Former President Trump could run for president by the end of the year, according to Kellyanne Conway, one of Trump’s top advisers and his 2016 campaign manager.
In an interview Friday with CBS News, senior investigative correspondent Kathryn Herridge asked whether Trump, who has said he plans to run again, would announce his candidacy after the midterm elections — by Thanksgiving — Conway he replied, “Well, he would.”
“He’s as active as anyone in this midterm election.

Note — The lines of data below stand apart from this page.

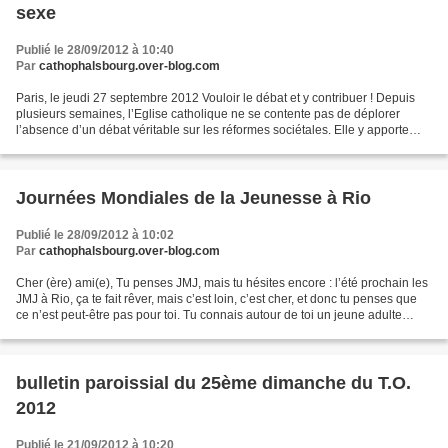
sexe
Publié le 28/09/2012 à 10:40
Par
cathophalsbourg.over-blog.com
Paris, le jeudi 27 septembre 2012 Vouloir le débat et y contribuer ! Depuis
plusieurs semaines, l’Eglise catholique ne se contente pas de déplorer
l’absence d’un débat véritable sur les réformes sociétales. Elle y apporte
toute sa contribution, son énergie...
Journées Mondiales de la Jeunesse à Rio
Publié le 28/09/2012 à 10:02
Par
cathophalsbourg.over-blog.com
Cher (ère) ami(e), Tu penses JMJ, mais tu hésites encore : l’été prochain les
JMJ à Rio, ça te fait rêver, mais c’est loin, c’est cher, et donc tu penses que
ce n’est peut-être pas pour toi. Tu connais autour de toi un jeune adulte
(étudiant, jeune pro,...
bulletin paroissial du 25ème dimanche du T.O.
2012
Publié le 21/09/2012 à 10:20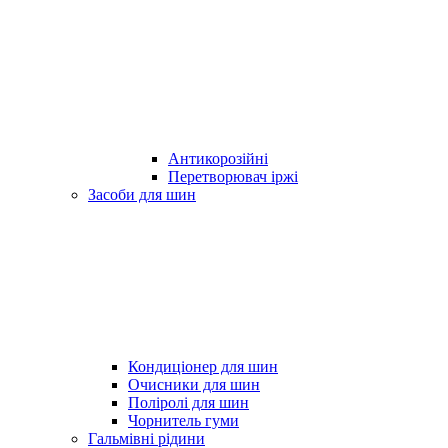
Антикорозійні
Перетворювач іржі
Засоби для шин
Кондиціонер для шин
Очисники для шин
Поліролі для шин
Чорнитель гуми
Гальмівні рідини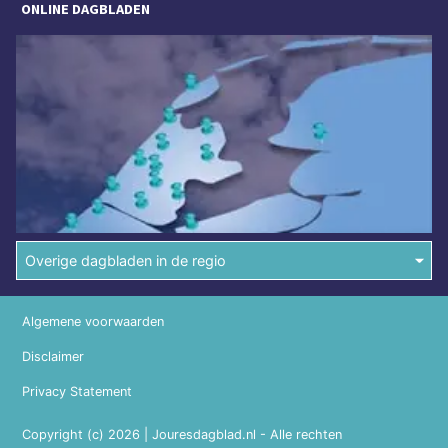
ONLINE DAGBLADEN
Overige dagbladen in de regio
Algemene voorwaarden
Disclaimer
Privacy Statement
Copyright (c) 2026 | Jouresdagblad.nl - Alle rechten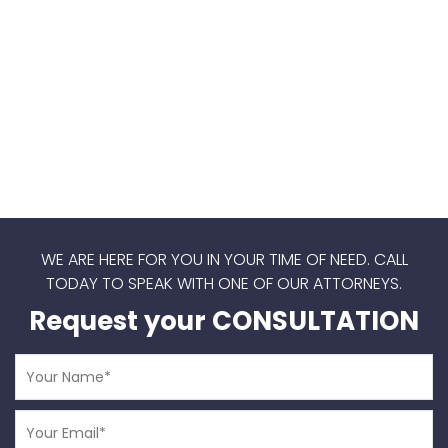
WE ARE HERE FOR YOU IN YOUR TIME OF NEED.
CALL
TODAY TO SPEAK WITH ONE OF OUR ATTORNEYS.
Request your CONSULTATION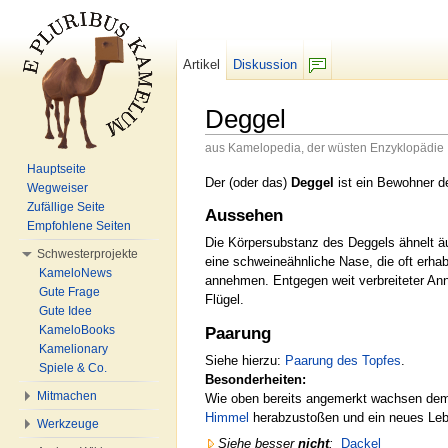
Artikel
Diskussion
F/b
Deggel
aus Kamelopedia, der wüsten Enzyklopädie
Wechseln zu:
Navigation
,
Suche
Hauptseite
Der (oder das)
Deggel
ist ein Bewohner 
Wegweiser
Zufällige Seite
Aussehen
Empfohlene Seiten
Die Körpersubstanz des Deggels ähnelt ä
Schwesterprojekte
eine schweineähnliche Nase, die oft erha
KameloNews
annehmen. Entgegen weit verbreiteter Ann
Gute Frage
Flügel.
Gute Idee
KameloBooks
Paarung
Kamelionary
Siehe hierzu:
Paarung des Topfes
.
Spiele & Co.
Besonderheiten:
Mitmachen
Wie oben bereits angemerkt wachsen dem
Himmel
herabzustoßen und ein neues Leb
Werkzeuge
Siehe besser
nicht
:
Dackel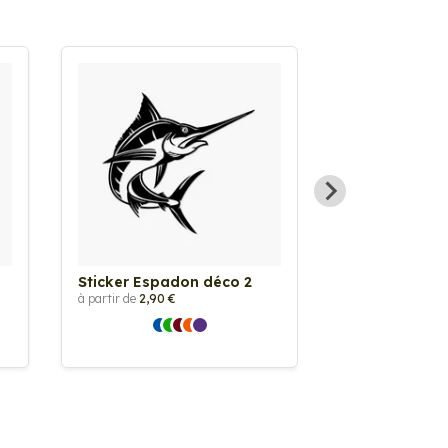
Sticker Espadon déco 2
Sticker hiron
à partir de
2,90 €
à partir de
6,00 €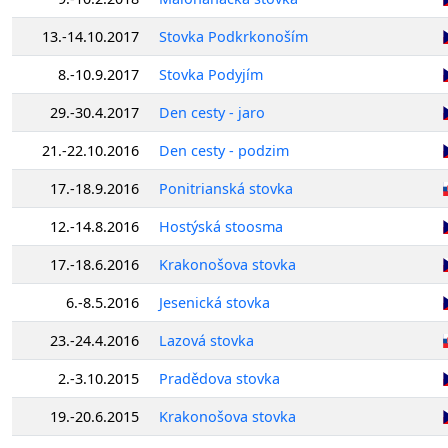
13.-14.10.2017
Stovka Podkrkonoším
8.-10.9.2017
Stovka Podyjím
29.-30.4.2017
Den cesty - jaro
21.-22.10.2016
Den cesty - podzim
17.-18.9.2016
Ponitrianská stovka
12.-14.8.2016
Hostýská stoosma
17.-18.6.2016
Krakonošova stovka
6.-8.5.2016
Jesenická stovka
23.-24.4.2016
Lazová stovka
2.-3.10.2015
Pradědova stovka
19.-20.6.2015
Krakonošova stovka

That’s also important to the reckoning, Katherine, because we have the most ironic, if not unprecedented, situation right now,” Conway said. “We have a president, a current president, whose party doesn’t really want to campaign with them.”
“I think once these midterms are over, President Trump can evaluate the timing of his announcement,” Conway continued. “I’ll tell you why he wants to run for president — Donald Trump wants his old job back.”
Never Conway spoke with Herridge in July, said her advice to Trump was to wait a few months. Conway, the first woman to run a successful presidential campaign, served as an adviser to the former president for most of his term.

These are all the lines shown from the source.